Nick Fish, 61, died Thursday in his home surrounded by his loved ones, according to a statement released by Sonia Schmanski, his chief of staff. Fish announced Tuesday he planned to resign this year to focus on his health while battling abdominal cancer, which he was diagnosed with in 2017.
The Skanner News publisher Bernie Foster remembers how Nick Fish worked so diligently on achieving the medal of honor award for Army Private Henry Johnson.
“I was fortunate to be in Washington, D.C. with Nick when President Obama awarded the medal of honor to Henry Johnson and another Black soldier,” said Foster. “When Helen Silvas broke the story at The Skanner, Nick ran with it. He was really the catalyst that got the U.S. Congressmen in D.C. to support the research for Henry Johnson and Army Sergeant William Shemin. I learned that Nick’s grandfather led those Black troops, the Harlem Hellfighters, Johnson’s regiment, into battle.”
“We were very fortunate to have Nick. I will really miss him,” continued Foster.
“On a personal note, he had cancer a few years after I did and we would talk about that from time to time. The city will truly miss him," Foster said. "He really blew things up down there at the council, I think. He did a tremendous job and will be truly missed.”

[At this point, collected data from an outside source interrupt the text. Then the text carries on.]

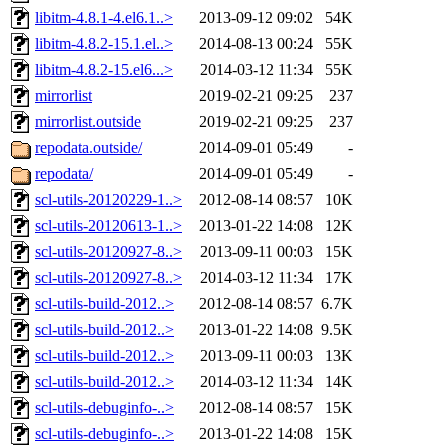
libitm-4.8.1-4.el6.1..>
2013-09-12 09:02
54K
libitm-4.8.2-15.1.el..>
2014-08-13 00:24
55K
libitm-4.8.2-15.el6...>
2014-03-12 11:34
55K
mirrorlist
2019-02-21 09:25
237
mirrorlist.outside
2019-02-21 09:25
237
repodata.outside/
2014-09-01 05:49
-
repodata/
2014-09-01 05:49
-
scl-utils-20120229-1..>
2012-08-14 08:57
10K
scl-utils-20120613-1..>
2013-01-22 14:08
12K
scl-utils-20120927-8..>
2013-09-11 00:03
15K
scl-utils-20120927-8..>
2014-03-12 11:34
17K
scl-utils-build-2012..>
2012-08-14 08:57
6.7K
scl-utils-build-2012..>
2013-01-22 14:08
9.5K
scl-utils-build-2012..>
2013-09-11 00:03
13K
scl-utils-build-2012..>
2014-03-12 11:34
14K
scl-utils-debuginfo-..>
2012-08-14 08:57
15K
scl-utils-debuginfo-..>
2013-01-22 14:08
15K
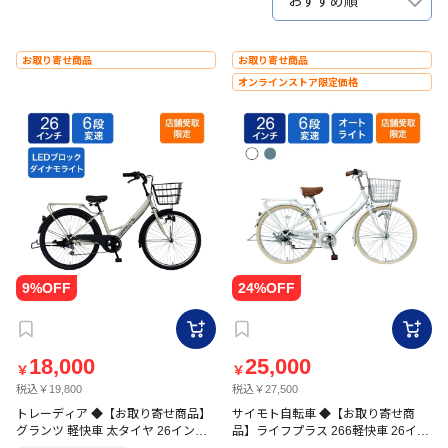
おすすめ順
お取り寄せ商品
お取り寄せ商品
オンラインストア限定価格
18,000
25,000
￥
￥
税込￥19,800
税込￥27,500
トレーディア ◆【お取り寄せ商品】
サイモト自転車 ◆【お取り寄せ商
グランツ 軽快車 太タイヤ 26インチ
品】ライフプラス 266軽快車 26イン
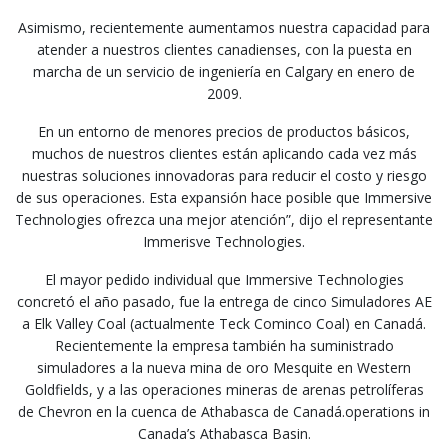
Asimismo, recientemente aumentamos nuestra capacidad para
atender a nuestros clientes canadienses, con la puesta en
marcha de un servicio de ingeniería en Calgary en enero de
2009.
En un entorno de menores precios de productos básicos,
muchos de nuestros clientes están aplicando cada vez más
nuestras soluciones innovadoras para reducir el costo y riesgo
de sus operaciones. Esta expansión hace posible que Immersive
Technologies ofrezca una mejor atención”, dijo el representante
Immerisve Technologies.
El mayor pedido individual que Immersive Technologies
concretó el año pasado, fue la entrega de cinco Simuladores AE
a Elk Valley Coal (actualmente Teck Cominco Coal) en Canadá.
Recientemente la empresa también ha suministrado
simuladores a la nueva mina de oro Mesquite en Western
Goldfields, y a las operaciones mineras de arenas petrolíferas
de Chevron en la cuenca de Athabasca de Canadá.operations in
Canada’s Athabasca Basin.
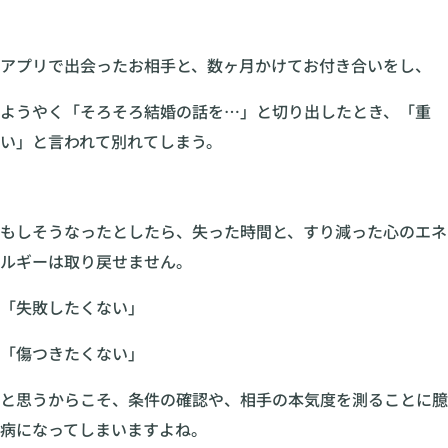
アプリで出会ったお相手と、数ヶ月かけてお付き合いをし、
ようやく「そろそろ結婚の話を…」と切り出したとき、「重
い」と言われて別れてしまう。
もしそうなったとしたら、失った時間と、すり減った心のエネ
ルギーは取り戻せません。
「失敗したくない」
「傷つきたくない」
と思うからこそ、条件の確認や、相手の本気度を測ることに臆
病になってしまいますよね。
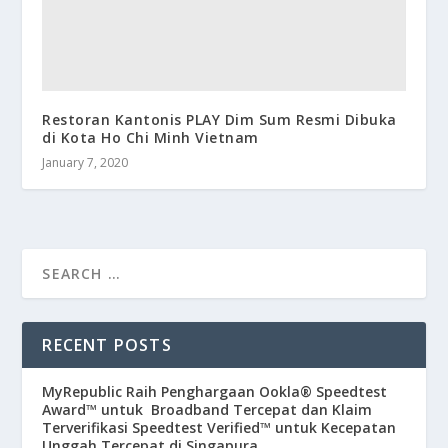
Restoran Kantonis PLAY Dim Sum Resmi Dibuka
di Kota Ho Chi Minh Vietnam
January 7, 2020
RECENT POSTS
MyRepublic Raih Penghargaan Ookla® Speedtest
Award™ untuk Broadband Tercepat dan Klaim
Terverifikasi Speedtest Verified™ untuk Kecepatan
Unggah Tercepat di Singapura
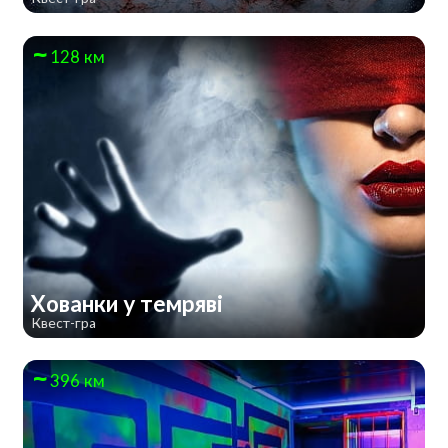
128 км
Хованки у темряві
Квест-гра
396 км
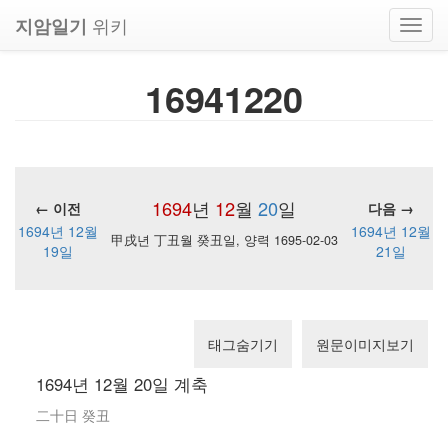
위키
지암일기
Toggl
navig
16941220
1694
년
12
월
20
일
← 이전
다음 →
1694년 12월
1694년 12월
甲戌년 丁丑월 癸丑일, 양력 1695-02-03
19일
21일
태그숨기기
원문이미지보기
1694년 12월 20일 계축
二十日 癸丑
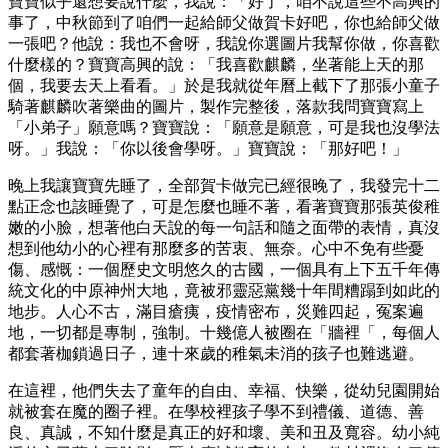
寶寶似乎還想要說什麼，我說：「好了，咱不說這些不高興的
事了，中秋節到了咱們一起給師父做賀卡好吧，你也給師父做
一張吧？他說：我也不會呀，我說你選圖片我幫你做，你喜歡
什麼樣的？寶寶高興的說：「我喜歡麒麟，坐著能上天的那
個，我要去天上看看。」於是我就從年曆上截下了那張小童子
騎著麒麟吹著樂曲的圖片，製作完整後，落款我問寶寶寫上
「小弟子」願意嗎？寶寶說：「願意是願意，可是我也沒學法
呀。」我說：「你以後會學呀。」寶寶說：「那好吧！」
晚上我讓寶寶先睡了，全部賀卡做完已經很晚了，我發完十二
點正念也該睡覺了，可是怎麼也睡不著，看著寶寶那張英俊稚
嫩的小臉，想著他白天說的每一句話和隨之面帶的表情，真沒
想到他幼小的心裡有那麼多的苦衷、無奈。心中不免有些憂
傷、感慨：一個歷史文明悠久的古國，一個具有上下五千年傳
統文化的中原神州大地，竟被邪靈惡黨幾十年間糟蹋到如此的
地步。人心不古，滿目瘡痍，疫情密布，災難四起，冤案遍
地，一切都是專制，強制。十幾億人被圈在「牆裡「，每個人
都套著枷鎖過日子，連十來歲的稚氣未消的孩子也難逃避。
在這裡，他們失去了童年的自由、幸福、快樂，從幼兒園開始
就被套在魔的圈子裡。在學校裡孩子學不到禮儀、道德、善
良、真誠，不知什麼是真正的好和壞、美和丑及寬容。幼小純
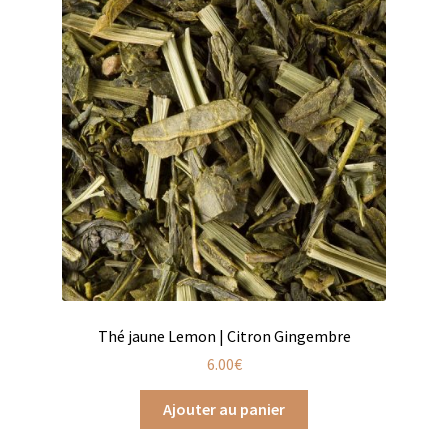
Coffrets infusions
Coffrets thés
Conditionnement de nos thés et infusions
Conditions générales de ventes et mentions légales
Contactez-nous
Diffuseurs de parfum
Enfants
Cadeaux de naissance
Thé jaune Lemon | Citron Gingembre
6.00
€
Coloriages
Ajouter au panier
Jeux pour enfants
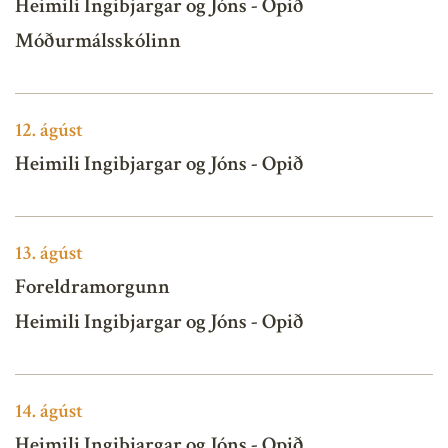
Heimili Ingibjargar og Jóns - Opið
Móðurmálsskólinn
12.
ágúst
Heimili Ingibjargar og Jóns - Opið
13.
ágúst
Foreldramorgunn
Heimili Ingibjargar og Jóns - Opið
14.
ágúst
Heimili Ingibjargar og Jóns - Opið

Fish was the current longest tenured member of the Portland City Council, first elected and took office in 2008. He was last re-elected in 2018 and his current term was to expire at the end of 2022. Fish’s office oversees the Bureau of Environmental Services and Portland Parks & Recreation.

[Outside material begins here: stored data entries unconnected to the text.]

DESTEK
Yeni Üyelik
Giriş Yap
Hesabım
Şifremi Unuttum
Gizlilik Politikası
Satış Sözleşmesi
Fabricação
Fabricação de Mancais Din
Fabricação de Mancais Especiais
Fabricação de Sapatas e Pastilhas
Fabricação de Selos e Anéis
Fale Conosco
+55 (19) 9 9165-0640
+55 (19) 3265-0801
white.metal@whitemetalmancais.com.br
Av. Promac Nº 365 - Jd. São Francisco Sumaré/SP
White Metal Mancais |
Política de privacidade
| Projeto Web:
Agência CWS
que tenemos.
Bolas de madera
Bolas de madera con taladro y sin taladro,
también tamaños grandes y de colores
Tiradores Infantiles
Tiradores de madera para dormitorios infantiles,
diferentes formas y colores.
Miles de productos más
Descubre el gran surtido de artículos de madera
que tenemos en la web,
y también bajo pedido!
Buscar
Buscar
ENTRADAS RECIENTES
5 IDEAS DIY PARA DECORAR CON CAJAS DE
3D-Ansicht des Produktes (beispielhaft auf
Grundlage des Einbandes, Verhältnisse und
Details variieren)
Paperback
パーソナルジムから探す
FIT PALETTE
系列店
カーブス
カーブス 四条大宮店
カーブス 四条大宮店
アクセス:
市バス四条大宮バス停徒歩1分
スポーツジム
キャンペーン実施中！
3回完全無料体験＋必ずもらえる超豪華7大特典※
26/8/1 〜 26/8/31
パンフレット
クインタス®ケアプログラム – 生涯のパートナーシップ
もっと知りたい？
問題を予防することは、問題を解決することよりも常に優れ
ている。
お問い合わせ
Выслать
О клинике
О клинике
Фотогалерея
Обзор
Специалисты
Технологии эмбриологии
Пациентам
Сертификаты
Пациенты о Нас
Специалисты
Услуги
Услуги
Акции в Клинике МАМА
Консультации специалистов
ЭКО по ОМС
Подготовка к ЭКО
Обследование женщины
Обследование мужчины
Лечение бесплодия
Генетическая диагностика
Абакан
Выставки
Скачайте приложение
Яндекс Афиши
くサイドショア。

Fish has also previously been the commissioner in charge of the Portland Fire Bureau and Water Bureau, and helped create the Portland Housing Bureau in 2009.

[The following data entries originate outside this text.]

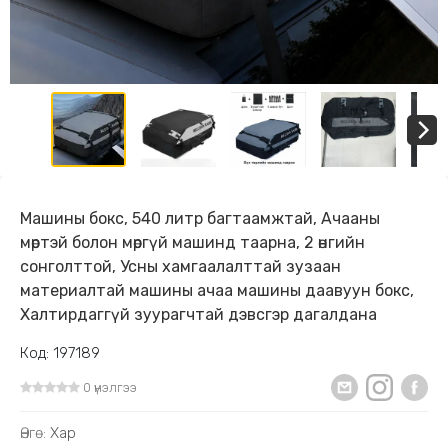
Машины бoкс, 540 литр багтаамжтай, Ачааны
мөртэй болон мөргүй машинд таарна, 2 өнгийн
сонголттой, Усны хамгаалалттай зузаан
материалтай машины ачаа машины даавуун бокс,
Халтирдаггүй зуурагчтай дэвсгэр дагалдана
Код: 197189
0 үнэлгээ
Өнгө:
Хар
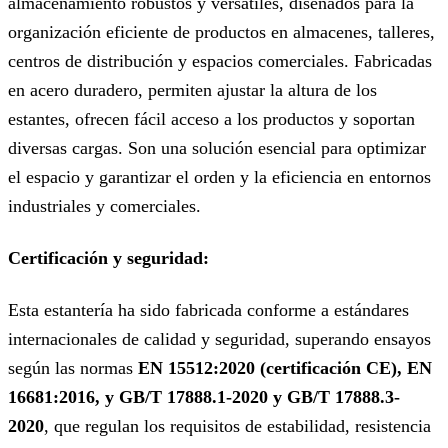
almacenamiento robustos y versátiles, diseñados para la
organización eficiente de productos en almacenes, talleres,
centros de distribución y espacios comerciales. Fabricadas
en acero duradero, permiten ajustar la altura de los
estantes, ofrecen fácil acceso a los productos y soportan
diversas cargas. Son una solución esencial para optimizar
el espacio y garantizar el orden y la eficiencia en entornos
industriales y comerciales.
Certificación y seguridad:
Esta estantería ha sido fabricada conforme a estándares
internacionales de calidad y seguridad, superando ensayos
según las normas
EN 15512:2020 (certificación CE), EN
16681:2016, y GB/T 17888.1-2020 y GB/T 17888.3-
2020
, que regulan los requisitos de estabilidad, resistencia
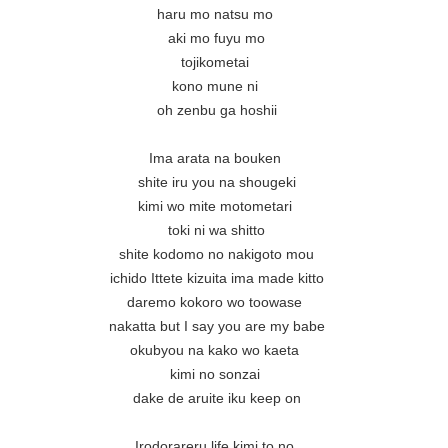
haru mo natsu mo 

aki mo fuyu mo

tojikometai 

kono mune ni 

oh zenbu ga hoshii

Ima arata na bouken 

shite iru you na shougeki

kimi wo mite motometari 

toki ni wa shitto

shite kodomo no nakigoto mou

ichido Ittete kizuita ima made kitto

daremo kokoro wo toowase 

nakatta but I say you are my babe

okubyou na kako wo kaeta 

kimi no sonzai 

dake de aruite iku keep on

Irodorareru life kimi to no 
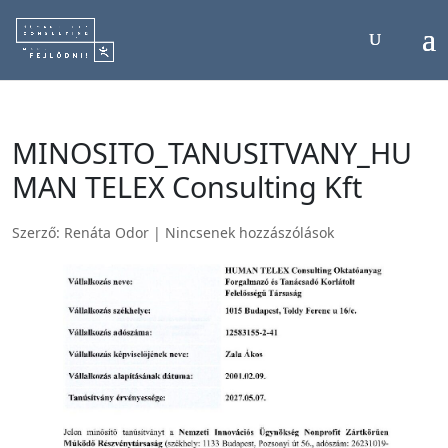
MINOSITO_TANUSITVANY_HU
MAN TELEX Consulting Kft
Szerző:
Renáta Odor
|
Nincsenek hozzászólások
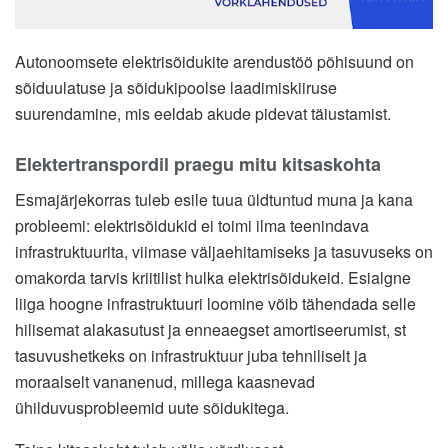
Autonoomsete elektrisõidukite arendustöö põhisuund on
sõidu­ulatuse ja sõidukipoolse laadimiskiiruse
suurendamine, mis eeldab akude pidevat täiustamist.
Elektertranspordil praegu mitu kitsaskohta
Esmajärjekorras tuleb esile tuua üldtuntud muna ja kana
probleemi: elektrisõidukid ei toimi ilma teenindava
infrastruktuurita, viimase väljaehitamiseks ja tasuvuseks on
omakorda tarvis kriitilist hulka elektrisõidukeid. Esialgne
liiga hoogne infrastruktuuri loomine võib tähendada selle
hilisemat alakasutust ja enneaegset amortiseerumist, st
tasuvushetkeks on infrastruktuur juba tehniliselt ja
moraalselt vananenud, millega kaasnevad
ühilduvusprobleemid uute sõidukitega.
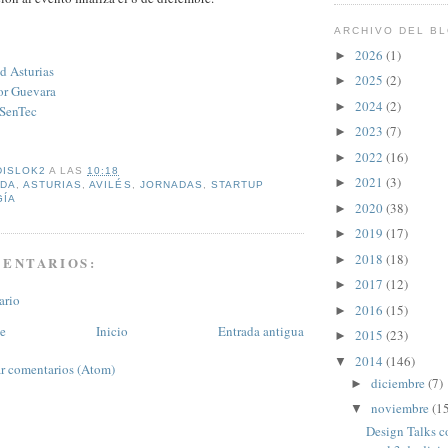
ARCHIVO DEL B
2026
(1)
►
d Asturias
2025
(2)
►
or Guevara
2024
(2)
►
SenTec
2023
(7)
►
2022
(16)
►
DISLOK2
A LAS
10:18
2021
(3)
►
DA
,
ASTURIAS
,
AVILÉS
,
JORNADAS
,
STARTUP
GÍA
2020
(38)
►
2019
(17)
►
2018
(18)
►
MENTARIOS:
2017
(12)
►
ario
2016
(15)
►
te
Inicio
Entrada antigua
2015
(23)
►
2014
(146)
▼
r comentarios (Atom)
diciembre
(7)
►
noviembre
(1
▼
Design Talks 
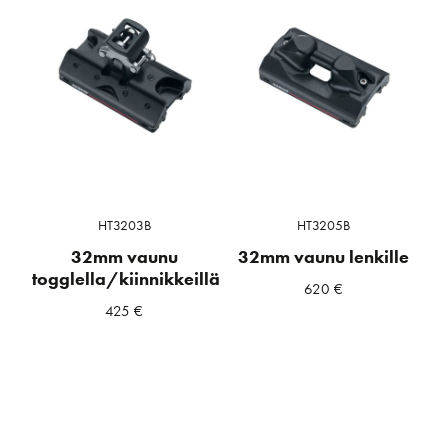
HT3203B
HT3205B
32mm vaunu
32mm vaunu lenkille
togglella/kiinnikkeillä
620
€
425
€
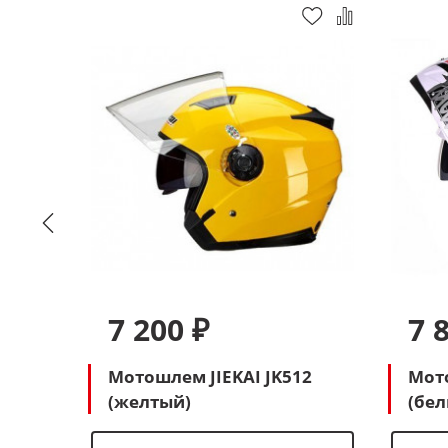
7 200 ₽
7 
Мотошлем JIEKAI JK512
Мото
(желтый)
(бе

Author and former The Skanner News Editor Lisa Loving wrote in a social media post, “I first interviewed Nick Fish for The Skanner News when he was elected. When I attended City Council meetings as a reporter he would step down from the dais and chat with me before the meetings.” She added, “Nick was proud to follow the legacy of his father, who was a controversial and powerful member of Congress for many years.
"We didn't always agree on things, but I loved Commish Fish because he returned my phone calls and until his illness, was willing to sit there and take the heat.”
Portland Mayor Ted Wheeler said in a statement, “Nick was a dear friend and a trusted public servant. He fiercely advocated for all Portlanders and always led with compassion, wit and intelligence. He was instrumental in shaping Portland for the better and I often sought his advice and guidance. We are especially thinking about his family and his team – as we continue to grieve his passing. Nick was taken too early. He will be dearly missed.”
Oregon Attorney General Ellen F. Rosenblum said in her tribute to Nick Fish, “I just feel sad today — incredibly sad — at the loss of our good friend, “Commish” Nick Fish. In his poignant “resignation” letter three days ago, Nick said, “The future is bright.” I’m sure he believed that. But today our skies are cloudy, suffused with a terribly empty feeling in the hearts of everyone who knew and loved him — and of the thousands of Portlanders who benefited from his deep commitment to them.
"We all grieve that such a bright light of our community has been extinguished so prematurely.”
“Nick was one of the kindest and most authentic people I’ve known, U.S. Congresswoman Suzanne Bonamici said in a statement. “Although he came from a long line of prominent New York politicians, Nick was truly humble. He worked hard and was passionate about our community, especially on issues of housing and homelessness, the environment, and parks.”
Metro will hold a special “Free Parking Day” on Saturday, Jan. 11 in honor of Nick Fish.
Visitors to Blue Lake Regional Park, Oxbow Regional Park, Broughton Beach, the M. James Gleason Memorial Boat Ramp and Chinook Landing Marine Park can park for free on Jan. 11 to recognize Fish’s legacy in supporting parks and open spaces in the Portland region.
“It's hard to overstate the legacy Nick Fish leaves on the Portland region. He was a leader, he was thoughtful, he was indefatigable,” said Metro Council President Lynn Peterson. “He advocated passionately for our regional parks system because he understood the value of connecting people to nature. Even as he was undergoing cancer treatment, he worked tirelessly to support the regional affordable housing measure in 2018. He was a mentor and a friend. His legacy touches the lives of thousands of Oregonians every day, and will continue to make the Portland region a better place for decades to come.”
A Celebration of Life will take place on Saturday, February 8, 2020, at 3 p.m. in Hoffman Hall on the Portland State University (PSU) campus.